Exercise description ->
Copy out the entries below exactly as they stand, but only from the line containing "Should I Accept a Free Credit" through the line containing "p for the whole roof is needed.".

=-=-=-=-=

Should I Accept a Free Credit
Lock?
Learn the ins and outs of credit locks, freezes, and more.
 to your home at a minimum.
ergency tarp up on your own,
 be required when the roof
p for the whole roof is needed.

=-=-=-=-=

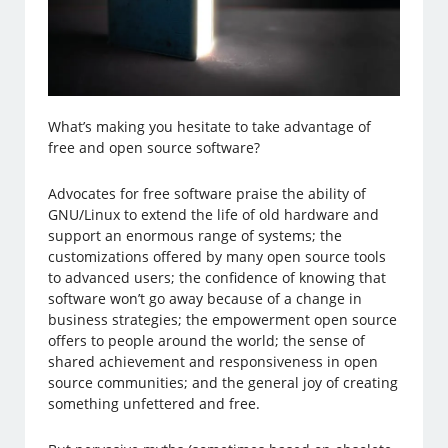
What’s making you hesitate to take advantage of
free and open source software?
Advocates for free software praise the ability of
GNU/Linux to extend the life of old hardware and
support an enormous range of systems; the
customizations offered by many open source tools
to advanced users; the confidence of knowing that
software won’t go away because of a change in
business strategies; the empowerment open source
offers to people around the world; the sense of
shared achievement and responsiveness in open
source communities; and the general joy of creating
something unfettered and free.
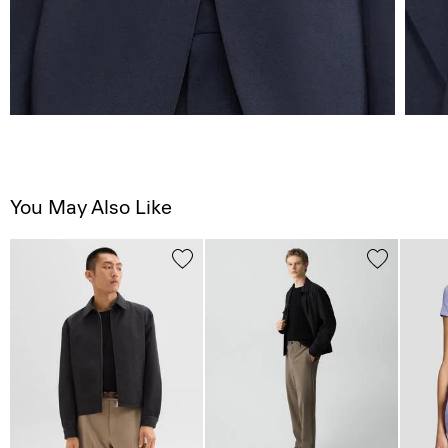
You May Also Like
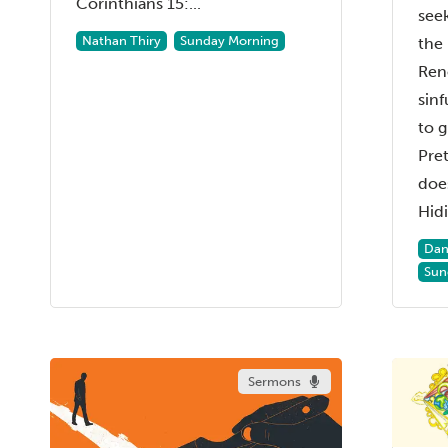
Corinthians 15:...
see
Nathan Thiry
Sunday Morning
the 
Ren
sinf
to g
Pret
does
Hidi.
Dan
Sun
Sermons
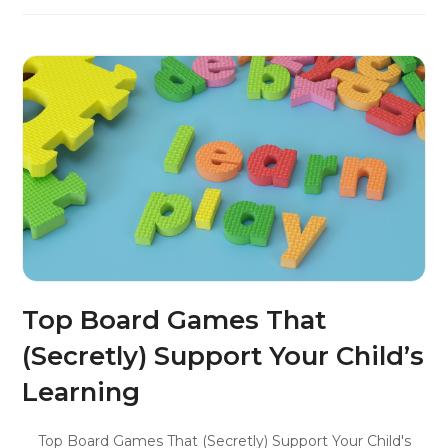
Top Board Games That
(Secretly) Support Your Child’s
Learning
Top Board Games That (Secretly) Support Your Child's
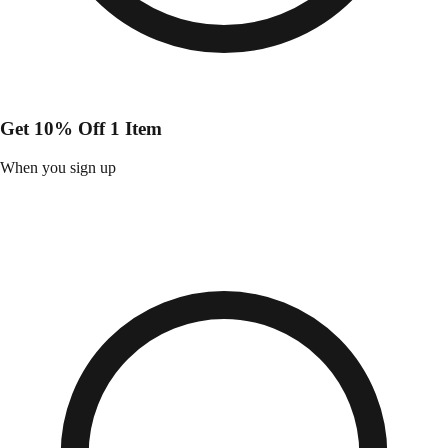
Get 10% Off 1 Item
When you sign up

=-=-=-=-=

Answer below ->
Should I Accept a Free Credit
Lock?
Learn the ins and outs of credit locks, freezes, and more.
 to your home at a minimum.
ergency tarp up on your own,
 be required when the roof
p for the whole roof is needed.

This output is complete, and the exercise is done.